Interesting, but it's too little too late.

Nestle has been boycotted by the NUS for years (not just for environmental reasons, but social ones, such as Nestle's activities in Africa), and people are starting to boycott Tesco (in favour of locally produced, sustainable goods - especially since Tesco were banking their profits offshore to avoid tax some years ago). I suspect this is just a publicity stunt, to try and win back some customers.

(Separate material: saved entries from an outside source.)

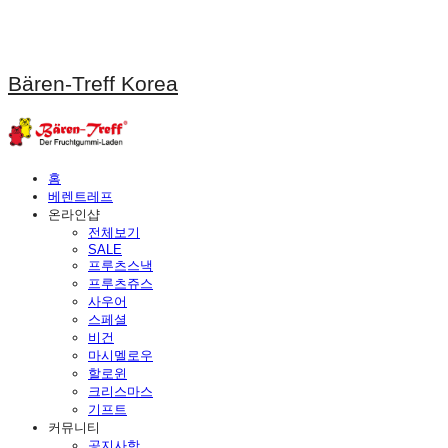
Bären-Treff Korea
홈
베렌트레프
온라인샵
전체보기
SALE
프루츠스낵
프루츠쥬스
사우어
스페셜
비건
마시멜로우
할로윈
크리스마스
기프트
커뮤니티
공지사항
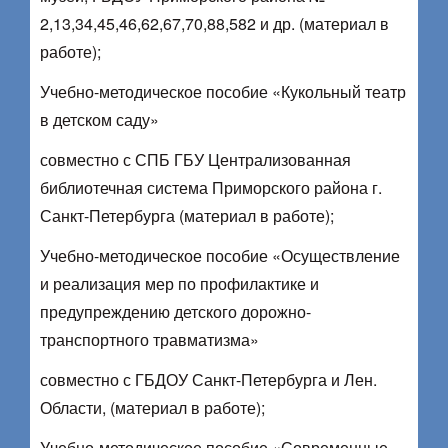
2,13,34,45,46,62,67,70,88,582 и др. (материал в
работе);
Учебно-методическое пособие «Кукольный театр
в детском саду»
совместно с СПБ ГБУ Централизованная
библиотечная система Приморского района г.
Санкт-Петербурга (материал в работе);
Учебно-методическое пособие «Осуществление
и реализация мер по профилактике и
предупреждению детского дорожно-
транспортного травматизма»
совместно с ГБДОУ Санкт-Петербурга и Лен.
Области, (материал в работе);
Учебно-методическое пособие «Современные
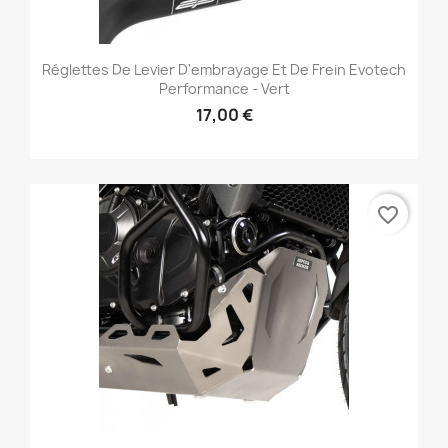
Réglettes De Levier D'embrayage Et De Frein Evotech
Performance - Vert
17,00 €
favorite_border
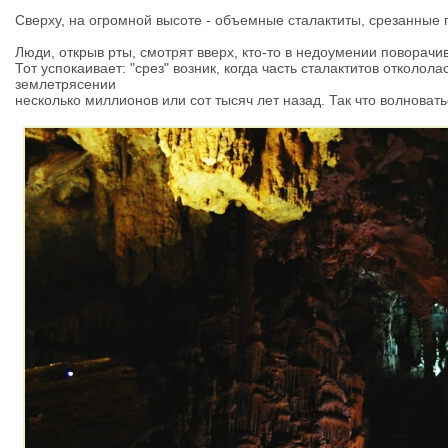
Сверху, на огромной высоте - объемные сталактиты, срезанные п
Люди, открыв рты, смотрят вверх, кто-то в недоумении поворачив
Тот успокаивает: "срез" возник, когда часть сталактитов отколол
землетрясении
несколько миллионов или сот тысяч лет назад. Так что волновать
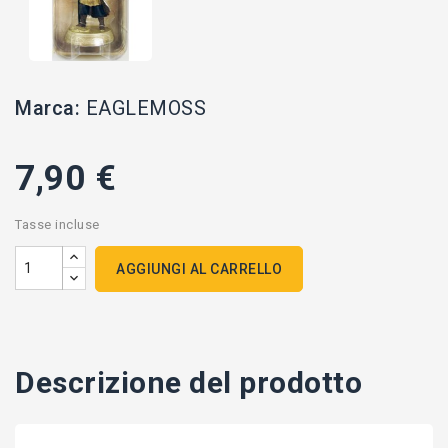
Marca:
EAGLEMOSS
7,90 €
Tasse incluse
AGGIUNGI AL CARRELLO
Descrizione del prodotto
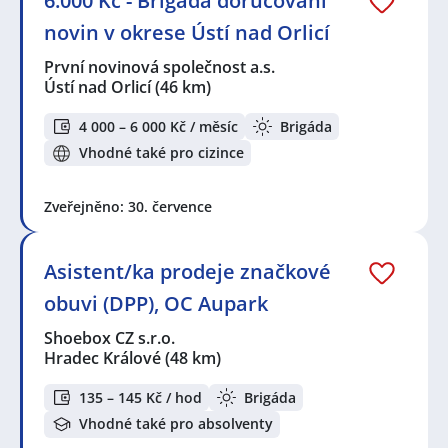
6.000 Kč - Brigáda doručování
novin v okrese Ústí nad Orlicí
První novinová společnost a.s.
Ústí nad Orlicí
(46 km)
4 000 – 6 000 Kč / měsíc
Brigáda
Vhodné také pro cizince
Zveřejněno: 30. července
Asistent/ka prodeje značkové
obuvi (DPP), OC Aupark
Shoebox CZ s.r.o.
Hradec Králové
(48 km)
135 – 145 Kč / hod
Brigáda
Vhodné také pro absolventy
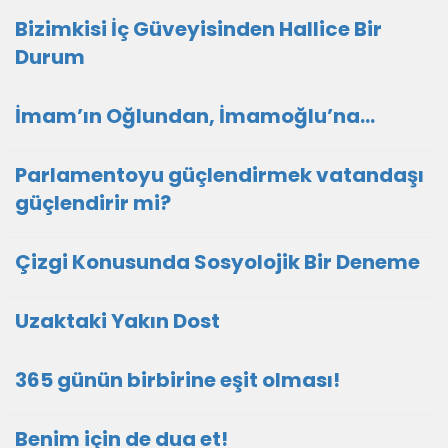
Bizimkisi İç Güveyisinden Hallice Bir
Durum
İmam’ın Oğlundan, İmamoğlu’na…
Parlamentoyu güçlendirmek vatandaşı
güçlendirir mi?
Çizgi Konusunda Sosyolojik Bir Deneme
Uzaktaki Yakın Dost
365 günün birbirine eşit olması!
Benim için de dua et!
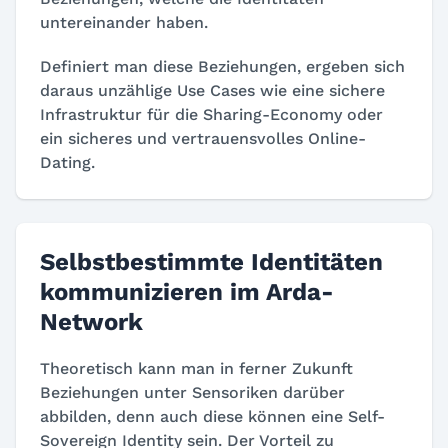
untereinander haben.
Definiert man diese Beziehungen, ergeben sich
daraus unzählige Use Cases wie eine sichere
Infrastruktur für die Sharing-Economy oder
ein sicheres und vertrauensvolles Online-
Dating.
Selbstbestimmte Identitäten
kommunizieren im Arda-
Network
Theoretisch kann man in ferner Zukunft
Beziehungen unter Sensoriken darüber
abbilden, denn auch diese können eine Self-
Sovereign Identity sein. Der Vorteil zu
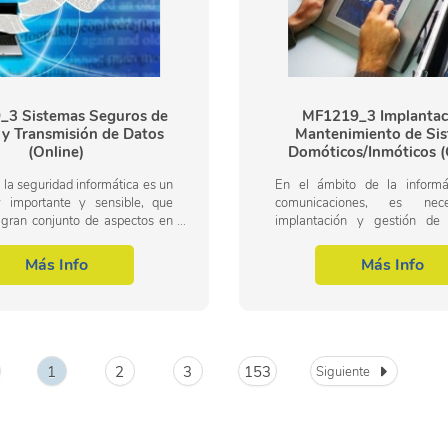
3 Sistemas Seguros de
MF1219_3 Implantac
 y Transmisión de Datos
Mantenimiento de Si
(Online)
Domóticos/Inmóticos (
 la seguridad informática es un
En el ámbito de la informá
importante y sensible, que
comunicaciones, es nec
 gran conjunto de aspectos en
implantación y gestión de
cambio y constante evolución,
informáticos en s
ue los profesionales...
domóticos/inmóticos, de c
Más Info
Más Info
accesos y presencia, y de...
1
2
3
153
Siguiente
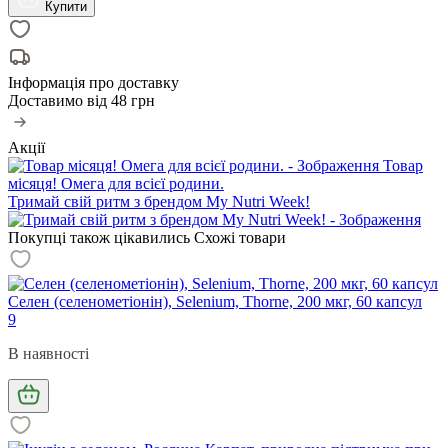
Купити
Інформація про доставку
Доставимо від
48 грн
Акції
Товар
місяця! Омега для всієї родини.
Тримай свій ритм з брендом My Nutri Week!
Покупці також цікавились
Схожі товари
Селен (селенометіонін), Selenium, Thorne, 200 мкг, 60 капсул
9
В наявності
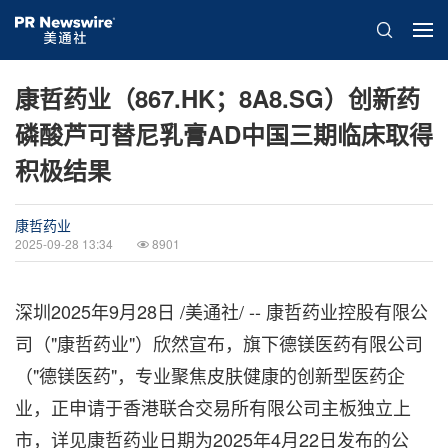
康哲药业（867.HK；8A8.SG）创新药
磷酸芦可替尼乳膏AD中国三期临床取得
积极结果
康哲药业
2025-09-28 13:34
8901
深圳
2025年9月28日
/美通社/ -- 康哲药业控股有限公
司（"康哲药业"）欣然宣布，旗下德镁医药有限公司
（"德镁医药"，专业聚焦皮肤健康的创新型医药企
业，正申请于香港联合交易所有限公司主板独立上
市，详见康哲药业日期为2025年4月22日发布的公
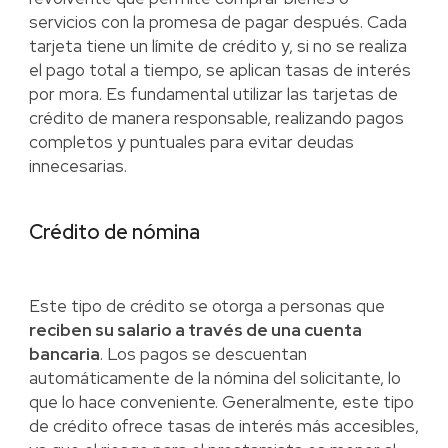
servicios con la promesa de pagar después. Cada
tarjeta tiene un límite de crédito y, si no se realiza
el pago total a tiempo, se aplican tasas de interés
por mora. Es fundamental utilizar las tarjetas de
crédito de manera responsable, realizando pagos
completos y puntuales para evitar deudas
innecesarias.
Crédito de nómina
Este tipo de crédito se otorga a personas que
reciben su salario a través de una cuenta
bancaria
. Los pagos se descuentan
automáticamente de la nómina del solicitante, lo
que lo hace conveniente. Generalmente, este tipo
de crédito ofrece tasas de interés más accesibles,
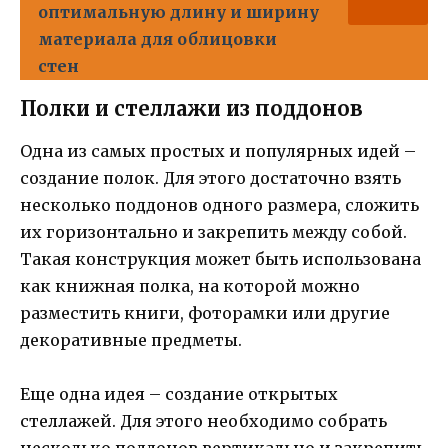
оптимальную длину и ширину
материала для облицовки
стен
Полки и стеллажи из поддонов
Одна из самых простых и популярных идей –
создание полок. Для этого достаточно взять
несколько поддонов одного размера, сложить
их горизонтально и закрепить между собой.
Такая конструкция может быть использована
как книжная полка, на которой можно
разместить книги, фоторамки или другие
декоративные предметы.
Еще одна идея – создание открытых
стеллажей. Для этого необходимо собрать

Multinationals such as these are always going to be environmenally un-friendly to a point. They rely on long supply chains. They reduced their use of recyclable products in favour of plastics in the 70s. They overpackage their goods. Tesco manufacture cheap clothes in 3rd world sweatshops and then fly them halfway round the world. They have enormous supermarkets that need to be heated and lit 24 hours, and then padlock the rubbish skips so that poor people can't take the huge amounts of food they throw away.

Quote:
All hail Wal-Mart for imposing a 20% reduction in its own carbon emissions. But the point is that supermarkets are over. We cannot have such long supply lines between us and our food. Not any more. The very model of the supermarket is unsustainable, what with the packaging, food miles and destruction of British farming. Small, independent suppliers, processors and retailers or community-owned shops selling locally produced food provide a social glue and reduce carbon emissions. The same is true of food co-ops such as Manchester's bulk-distribution scheme serving former "food deserts".

All hail BP and Shell for having got beyond petroleum to become non-profit eco-networks supplying green energy. But fail to cheer the Fortune 500 corporations that will save us all and ecologists are denounced as anti-business. Many career environmentalists fear that an anti-capitalist position is what's alienating the mainstream from their irresistible arguments. But is it not more likely that people are stunned into inaction by the bizarre discrepancy between how extreme the crisis described and how insipid the solutions proposed? Go on a march to the House of Commons. Write a letter to your MP. And what system does your MP hold with? Name one that isn't pro-capitalist. Oh, all right then, smartarse. But name five.